Güven, aramadan önce eve kontrol amacıyla çıkıldığını ancak kendisinin bahçedeki köpekten korktuğu için yukarı çıkmadığını, arama sırasında görev yaptığını, Süer'in yattığı baza tarzı bir yere baktığını anlattı.
Laptopuna ve hard diske el konulduğunu belirten Güven, bu sırada hatırladığı kadarıyla Marmaris'ten aramaya katılan polislerin “burada bir şeyler var” dediğini ve buzdolabının arkasından hard disklerin çıktığını söyledi.
Mahkeme Başkanı Orhan Kızıltaş’ın, arama sırasında kaç kamera kullanıldığı, eldiven kullanıp kullanmadıkları, buzdolabının arkasındaki hard diskleri görüp görmediği şeklindeki sorularına Güven, “Kamera ve eldiven kullanılma konusunu hatırlamıyorum. Buzdolabının arkasındaki aşırı kirliliğe bakarsanız hard disklerin üzerinde o kirlilik yoktu. Hard disklerin üzerindeki kirlilikten bir hafta ya da birkaç gün önce konulduğu belliydi" karşılığını verdi.
Hard diskler bulunduğu sırada Onur Süer'in tam yanında olduğunu aktaran Güven, Süer’in “Onlar ne, abi beni yaktılar” şeklinde ciddi bir tepki gösterdiğini ifade etti.
Cüneyt Güven, soru üzerine, ele geçirilen hard disklerin olay yerinde imajlarının alınmadığını belirtti.
Mahkeme Başkanı Orhan Kızıltaş, daha önce mahkemede ifade veren polis memuru Adem Demir'in amirlerinin kendilerine “Özellikle buzdolabı arkasına bakın” sözlerini hatırlatarak. “Size özellikle size şuraya bakın dendi mi?” diye sordu. Güven, aramayla ilgili ekstra bir şey söylenmediğini, böyle bir talimatın olmadığını, bahsettiğiniz konudan haberinin olmadığını söyledi.
Sanık avukatlarından Nevzat Güleşen, dönemin Kaçakçılık ve Organize Suçlarla Mücadele Şube Müdürü Mehmet Ali Şevik ve eski İstihbarat Şube Müdürü Sabri Uzun'un da mahkemede tanık olarak dinlenilmesi talebinde bulundu.

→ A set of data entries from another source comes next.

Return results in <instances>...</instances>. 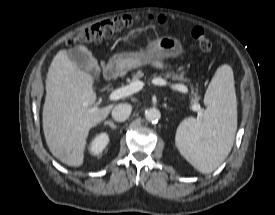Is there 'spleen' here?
Segmentation results:
<instances>
[{"label":"spleen","mask_w":275,"mask_h":215,"mask_svg":"<svg viewBox=\"0 0 275 215\" xmlns=\"http://www.w3.org/2000/svg\"><path fill=\"white\" fill-rule=\"evenodd\" d=\"M201 118L178 126L175 142L185 159L201 173L214 171L230 153L237 129V99L233 70L220 66L205 93Z\"/></svg>","instance_id":"obj_1"}]
</instances>
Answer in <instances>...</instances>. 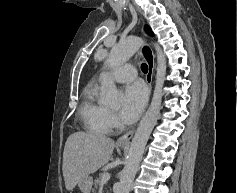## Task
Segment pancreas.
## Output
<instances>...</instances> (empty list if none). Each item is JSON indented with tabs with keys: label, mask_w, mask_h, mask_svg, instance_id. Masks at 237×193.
Wrapping results in <instances>:
<instances>
[{
	"label": "pancreas",
	"mask_w": 237,
	"mask_h": 193,
	"mask_svg": "<svg viewBox=\"0 0 237 193\" xmlns=\"http://www.w3.org/2000/svg\"><path fill=\"white\" fill-rule=\"evenodd\" d=\"M103 174H104V173H100V174H99V178H97V179L95 180V182H94V187H95V189H97L98 186L100 185ZM95 189H94V191H95Z\"/></svg>",
	"instance_id": "pancreas-1"
}]
</instances>
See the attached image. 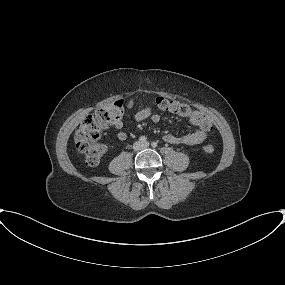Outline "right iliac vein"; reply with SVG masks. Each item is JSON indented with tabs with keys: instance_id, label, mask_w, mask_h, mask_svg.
<instances>
[{
	"instance_id": "right-iliac-vein-1",
	"label": "right iliac vein",
	"mask_w": 285,
	"mask_h": 285,
	"mask_svg": "<svg viewBox=\"0 0 285 285\" xmlns=\"http://www.w3.org/2000/svg\"><path fill=\"white\" fill-rule=\"evenodd\" d=\"M142 148H143V146L139 142L134 145L135 150H141Z\"/></svg>"
}]
</instances>
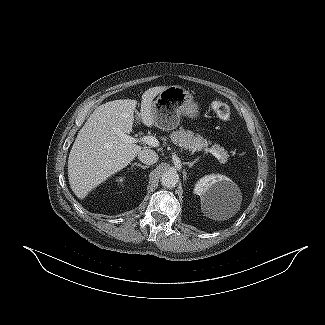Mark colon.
<instances>
[{
  "label": "colon",
  "instance_id": "1",
  "mask_svg": "<svg viewBox=\"0 0 325 325\" xmlns=\"http://www.w3.org/2000/svg\"><path fill=\"white\" fill-rule=\"evenodd\" d=\"M212 110L216 113V115L222 120V121H229L231 118V113L229 107L221 102V101H214L211 103Z\"/></svg>",
  "mask_w": 325,
  "mask_h": 325
}]
</instances>
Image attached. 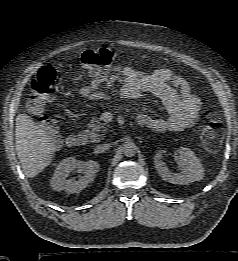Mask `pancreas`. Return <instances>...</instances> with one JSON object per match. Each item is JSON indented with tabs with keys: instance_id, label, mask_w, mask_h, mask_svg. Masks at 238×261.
Segmentation results:
<instances>
[{
	"instance_id": "pancreas-1",
	"label": "pancreas",
	"mask_w": 238,
	"mask_h": 261,
	"mask_svg": "<svg viewBox=\"0 0 238 261\" xmlns=\"http://www.w3.org/2000/svg\"><path fill=\"white\" fill-rule=\"evenodd\" d=\"M101 121V118L92 117L88 124V129L85 130L89 138L94 142H99L104 138L103 135L98 134L99 132L105 133L107 131V123H102Z\"/></svg>"
}]
</instances>
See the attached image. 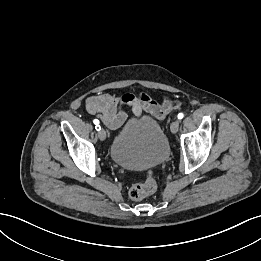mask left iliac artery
Listing matches in <instances>:
<instances>
[{
	"instance_id": "left-iliac-artery-1",
	"label": "left iliac artery",
	"mask_w": 261,
	"mask_h": 261,
	"mask_svg": "<svg viewBox=\"0 0 261 261\" xmlns=\"http://www.w3.org/2000/svg\"><path fill=\"white\" fill-rule=\"evenodd\" d=\"M183 117H184L183 113H179L178 116H177L178 119H182Z\"/></svg>"
}]
</instances>
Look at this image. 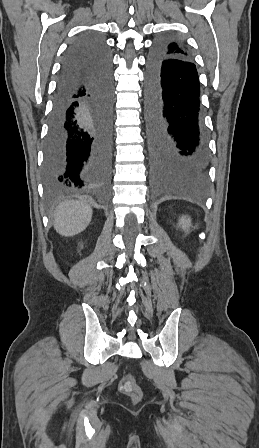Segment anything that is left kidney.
Returning <instances> with one entry per match:
<instances>
[{
    "instance_id": "1",
    "label": "left kidney",
    "mask_w": 259,
    "mask_h": 448,
    "mask_svg": "<svg viewBox=\"0 0 259 448\" xmlns=\"http://www.w3.org/2000/svg\"><path fill=\"white\" fill-rule=\"evenodd\" d=\"M179 226H181L182 230H187L188 232V228H190L191 226L190 218H188V216H183V218H181L180 220Z\"/></svg>"
}]
</instances>
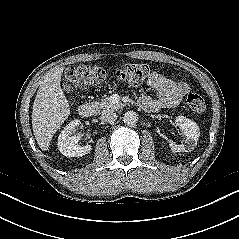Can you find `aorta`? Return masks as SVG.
<instances>
[{
  "label": "aorta",
  "mask_w": 239,
  "mask_h": 239,
  "mask_svg": "<svg viewBox=\"0 0 239 239\" xmlns=\"http://www.w3.org/2000/svg\"><path fill=\"white\" fill-rule=\"evenodd\" d=\"M123 121L128 126L135 125L138 121V115L134 111H127L124 114Z\"/></svg>",
  "instance_id": "aorta-1"
}]
</instances>
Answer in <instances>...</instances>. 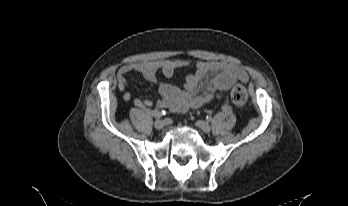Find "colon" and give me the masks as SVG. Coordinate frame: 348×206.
<instances>
[{
	"label": "colon",
	"instance_id": "colon-1",
	"mask_svg": "<svg viewBox=\"0 0 348 206\" xmlns=\"http://www.w3.org/2000/svg\"><path fill=\"white\" fill-rule=\"evenodd\" d=\"M247 97H248L247 91L243 85L236 84L232 87L230 91V98L236 107L238 108L244 107L247 101Z\"/></svg>",
	"mask_w": 348,
	"mask_h": 206
}]
</instances>
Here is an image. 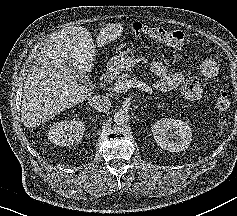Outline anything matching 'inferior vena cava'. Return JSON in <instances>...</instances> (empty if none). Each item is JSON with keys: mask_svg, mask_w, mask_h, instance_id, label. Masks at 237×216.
<instances>
[{"mask_svg": "<svg viewBox=\"0 0 237 216\" xmlns=\"http://www.w3.org/2000/svg\"><path fill=\"white\" fill-rule=\"evenodd\" d=\"M88 104L99 112H108L111 107L110 99L104 95H93L88 97Z\"/></svg>", "mask_w": 237, "mask_h": 216, "instance_id": "1", "label": "inferior vena cava"}]
</instances>
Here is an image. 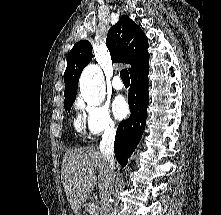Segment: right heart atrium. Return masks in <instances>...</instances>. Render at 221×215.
<instances>
[{
    "label": "right heart atrium",
    "instance_id": "1",
    "mask_svg": "<svg viewBox=\"0 0 221 215\" xmlns=\"http://www.w3.org/2000/svg\"><path fill=\"white\" fill-rule=\"evenodd\" d=\"M76 108L84 115V127L90 137L97 138L115 132L116 124L106 105L88 103L80 98Z\"/></svg>",
    "mask_w": 221,
    "mask_h": 215
}]
</instances>
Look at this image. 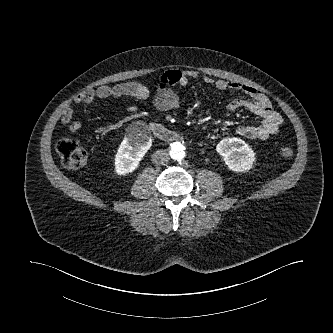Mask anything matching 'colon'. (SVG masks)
<instances>
[{
  "label": "colon",
  "mask_w": 333,
  "mask_h": 333,
  "mask_svg": "<svg viewBox=\"0 0 333 333\" xmlns=\"http://www.w3.org/2000/svg\"><path fill=\"white\" fill-rule=\"evenodd\" d=\"M56 151L60 157L61 165L67 170L81 168L88 161L87 151L72 139L60 140L56 145ZM280 155L283 158H290L293 155V150L283 146L280 149Z\"/></svg>",
  "instance_id": "colon-1"
}]
</instances>
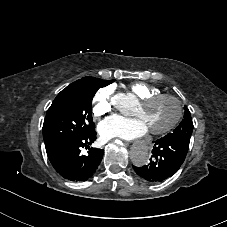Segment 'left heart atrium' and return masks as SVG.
I'll list each match as a JSON object with an SVG mask.
<instances>
[{
	"label": "left heart atrium",
	"instance_id": "39dd6f15",
	"mask_svg": "<svg viewBox=\"0 0 227 227\" xmlns=\"http://www.w3.org/2000/svg\"><path fill=\"white\" fill-rule=\"evenodd\" d=\"M148 127L141 118L125 119L119 116L107 118L99 123L98 132L102 139L121 138L132 140L144 136Z\"/></svg>",
	"mask_w": 227,
	"mask_h": 227
}]
</instances>
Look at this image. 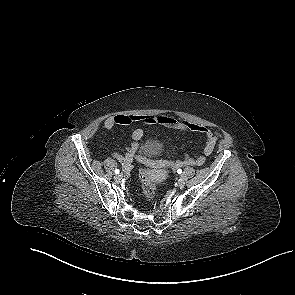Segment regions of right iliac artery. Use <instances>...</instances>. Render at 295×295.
I'll use <instances>...</instances> for the list:
<instances>
[{
  "instance_id": "right-iliac-artery-1",
  "label": "right iliac artery",
  "mask_w": 295,
  "mask_h": 295,
  "mask_svg": "<svg viewBox=\"0 0 295 295\" xmlns=\"http://www.w3.org/2000/svg\"><path fill=\"white\" fill-rule=\"evenodd\" d=\"M119 172H120L119 169H115L116 174H119Z\"/></svg>"
}]
</instances>
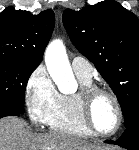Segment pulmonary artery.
Returning <instances> with one entry per match:
<instances>
[{
	"instance_id": "1",
	"label": "pulmonary artery",
	"mask_w": 139,
	"mask_h": 150,
	"mask_svg": "<svg viewBox=\"0 0 139 150\" xmlns=\"http://www.w3.org/2000/svg\"><path fill=\"white\" fill-rule=\"evenodd\" d=\"M72 69L76 76L91 80L93 77V67L88 60L83 57H75L72 60Z\"/></svg>"
}]
</instances>
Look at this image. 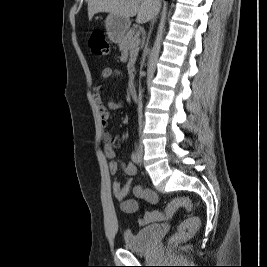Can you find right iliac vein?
<instances>
[{"label": "right iliac vein", "mask_w": 267, "mask_h": 267, "mask_svg": "<svg viewBox=\"0 0 267 267\" xmlns=\"http://www.w3.org/2000/svg\"><path fill=\"white\" fill-rule=\"evenodd\" d=\"M142 155H143V151H142V149H139V150H138V156H139V158H141Z\"/></svg>", "instance_id": "63e3f726"}]
</instances>
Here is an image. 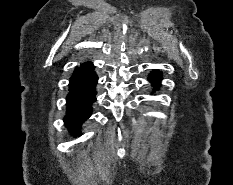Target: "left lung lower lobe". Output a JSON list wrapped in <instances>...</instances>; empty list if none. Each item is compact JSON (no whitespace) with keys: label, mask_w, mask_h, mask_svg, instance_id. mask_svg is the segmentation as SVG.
<instances>
[{"label":"left lung lower lobe","mask_w":233,"mask_h":185,"mask_svg":"<svg viewBox=\"0 0 233 185\" xmlns=\"http://www.w3.org/2000/svg\"><path fill=\"white\" fill-rule=\"evenodd\" d=\"M148 79L150 82L154 83V88H158L162 77L159 71H152Z\"/></svg>","instance_id":"left-lung-lower-lobe-1"}]
</instances>
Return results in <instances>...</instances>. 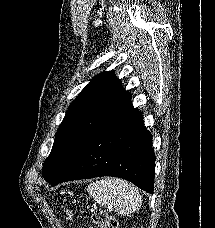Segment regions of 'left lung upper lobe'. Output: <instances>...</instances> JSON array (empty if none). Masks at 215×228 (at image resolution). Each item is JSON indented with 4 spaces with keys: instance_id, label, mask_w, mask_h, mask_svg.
<instances>
[{
    "instance_id": "5c2ea615",
    "label": "left lung upper lobe",
    "mask_w": 215,
    "mask_h": 228,
    "mask_svg": "<svg viewBox=\"0 0 215 228\" xmlns=\"http://www.w3.org/2000/svg\"><path fill=\"white\" fill-rule=\"evenodd\" d=\"M130 98L114 72L95 76L70 104L55 134L52 151L42 168L46 181L54 179L93 133Z\"/></svg>"
}]
</instances>
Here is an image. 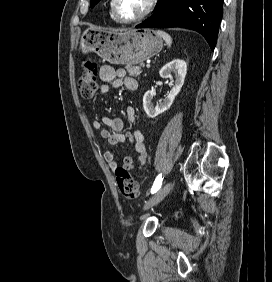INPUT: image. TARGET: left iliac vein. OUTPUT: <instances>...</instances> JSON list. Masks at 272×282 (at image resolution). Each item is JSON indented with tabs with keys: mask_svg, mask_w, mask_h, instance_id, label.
I'll return each mask as SVG.
<instances>
[{
	"mask_svg": "<svg viewBox=\"0 0 272 282\" xmlns=\"http://www.w3.org/2000/svg\"><path fill=\"white\" fill-rule=\"evenodd\" d=\"M171 188H172V182H168L165 185H163L161 189L145 203L143 209L148 210L149 208L158 204L162 199H164L167 196Z\"/></svg>",
	"mask_w": 272,
	"mask_h": 282,
	"instance_id": "4c4485c4",
	"label": "left iliac vein"
}]
</instances>
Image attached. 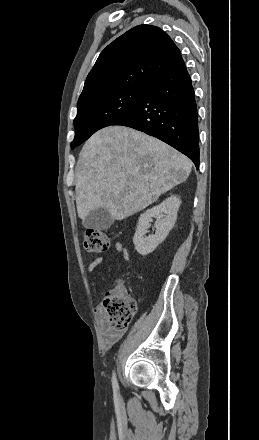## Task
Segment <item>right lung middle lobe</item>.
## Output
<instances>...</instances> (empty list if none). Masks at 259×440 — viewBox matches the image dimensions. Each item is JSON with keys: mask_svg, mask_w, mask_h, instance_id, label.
Here are the masks:
<instances>
[{"mask_svg": "<svg viewBox=\"0 0 259 440\" xmlns=\"http://www.w3.org/2000/svg\"><path fill=\"white\" fill-rule=\"evenodd\" d=\"M148 87L120 89L95 98L78 107L74 119V149L101 128L112 125L128 114L141 100Z\"/></svg>", "mask_w": 259, "mask_h": 440, "instance_id": "obj_1", "label": "right lung middle lobe"}]
</instances>
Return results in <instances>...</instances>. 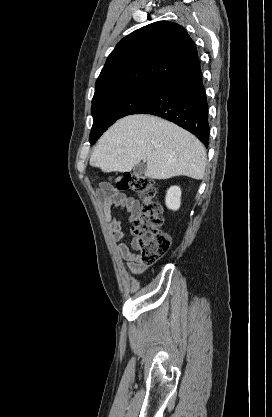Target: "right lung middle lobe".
<instances>
[{
	"mask_svg": "<svg viewBox=\"0 0 272 417\" xmlns=\"http://www.w3.org/2000/svg\"><path fill=\"white\" fill-rule=\"evenodd\" d=\"M159 87L160 85L130 87L92 101L93 126L89 137L90 143L94 144L116 120L133 114L155 94Z\"/></svg>",
	"mask_w": 272,
	"mask_h": 417,
	"instance_id": "right-lung-middle-lobe-1",
	"label": "right lung middle lobe"
}]
</instances>
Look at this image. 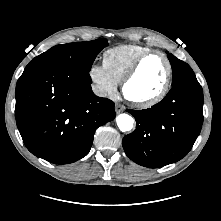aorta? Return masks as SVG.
<instances>
[{
    "label": "aorta",
    "mask_w": 221,
    "mask_h": 221,
    "mask_svg": "<svg viewBox=\"0 0 221 221\" xmlns=\"http://www.w3.org/2000/svg\"><path fill=\"white\" fill-rule=\"evenodd\" d=\"M118 128L122 132L130 131L134 125V119L128 114H120L116 117Z\"/></svg>",
    "instance_id": "762f6f07"
}]
</instances>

Duruşmaya yarın devam edilmek üzere ara verildi.
-Dava
TMK 10'uncu maddesiyle görevli savcı Zafer Kılınç'ın "Askeri gizli bilgi ve belgeleri ele geçirme, bulundurma" suçlamasıyla 49'u muvazzaf asker, 79'u tutuklu 357 sanık hakkında hazırladığı iddianamede sanıklar hakkında 2 yıl ile müebbet hapis arasında değişen cezalar istenmişti.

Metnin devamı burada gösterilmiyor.